(RECORDS FOR THE EXERCISE):

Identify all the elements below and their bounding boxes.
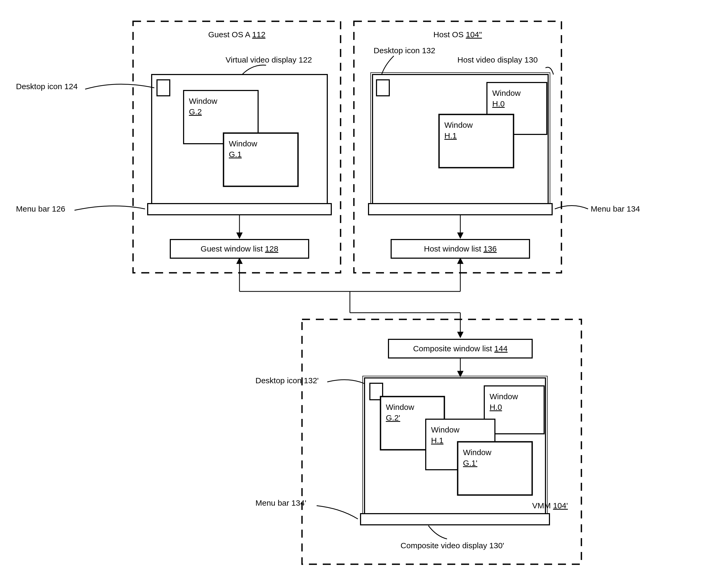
host-video-display-label: Host video display 130 [458,55,538,64]
svg-text:Window: Window [189,97,217,105]
host-os-block: Host OS 104" Desktop icon 132 Host video… [354,21,640,273]
menu-bar-134-label: Menu bar 134 [591,204,640,213]
window-g1: Window G.1 [224,133,298,186]
guest-title-id: 112 [252,30,265,39]
svg-text:Window: Window [229,139,257,148]
desktop-icon-124 [157,80,170,96]
svg-text:VMM 104': VMM 104' [532,501,568,510]
host-title-pre: Host OS [434,30,466,39]
menu-bar-134p [361,513,549,525]
vmm-block: Composite window list 144 Desktop icon 1… [255,319,581,564]
svg-text:Window: Window [463,448,491,457]
diagram-root: Guest OS A 112 Virtual video display 122… [0,0,728,577]
menu-bar-134 [368,204,552,215]
svg-text:Host window list 136: Host window list 136 [424,244,496,253]
composite-video-display-label: Composite video display 130' [400,541,504,550]
virtual-video-display-label: Virtual video display 122 [226,55,312,64]
svg-text:Guest OS A 112: Guest OS A 112 [208,30,265,39]
host-title-id: 104" [466,30,482,39]
svg-text:Window: Window [444,121,473,129]
svg-text:G.2': G.2' [386,413,400,422]
desktop-icon-132 [376,80,389,96]
vmm-title-pre: VMM [532,501,553,510]
menu-bar-134p-label: Menu bar 134' [255,499,306,507]
svg-text:Host OS 104": Host OS 104" [434,30,482,39]
svg-text:H.1: H.1 [431,436,444,445]
desktop-icon-124-label: Desktop icon 124 [16,82,78,91]
svg-text:Composite window list 144: Composite window list 144 [413,344,508,353]
window-g1p: Window G.1' [458,442,532,495]
svg-text:H.0: H.0 [490,403,502,411]
svg-text:G.1': G.1' [463,458,477,467]
svg-text:Window: Window [492,89,521,97]
desktop-icon-132-label: Desktop icon 132 [373,46,435,55]
svg-text:Window: Window [431,425,460,434]
svg-text:H.1: H.1 [444,131,457,140]
menu-bar-126 [148,204,331,215]
svg-text:Window: Window [490,392,518,401]
vmm-title-id: 104' [553,501,568,510]
svg-text:Window: Window [386,403,414,411]
window-h1: Window H.1 [439,115,514,168]
desktop-icon-132p-label: Desktop icon 132' [255,376,319,385]
svg-text:Guest window list 128: Guest window list 128 [201,244,278,253]
menu-bar-126-label: Menu bar 126 [16,204,65,213]
svg-text:H.0: H.0 [492,99,505,108]
svg-text:G.1: G.1 [229,150,242,159]
guest-os-block: Guest OS A 112 Virtual video display 122… [16,21,341,273]
guest-title-pre: Guest OS A [208,30,252,39]
svg-text:G.2: G.2 [189,107,202,116]
connectors [239,258,460,337]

(PROBLEM DETAILS):
Search the data above for the string "display". Report every line where it is found.

(REPLY):
host-video-display-label: Host video display 130 [458,55,538,64]
diagram-root: Guest OS A 112 Virtual video display 122… [0,0,728,577]
composite-video-display-label: Composite video display 130' [400,541,504,550]
virtual-video-display-label: Virtual video display 122 [226,55,312,64]
guest-os-block: Guest OS A 112 Virtual video display 122… [16,21,341,273]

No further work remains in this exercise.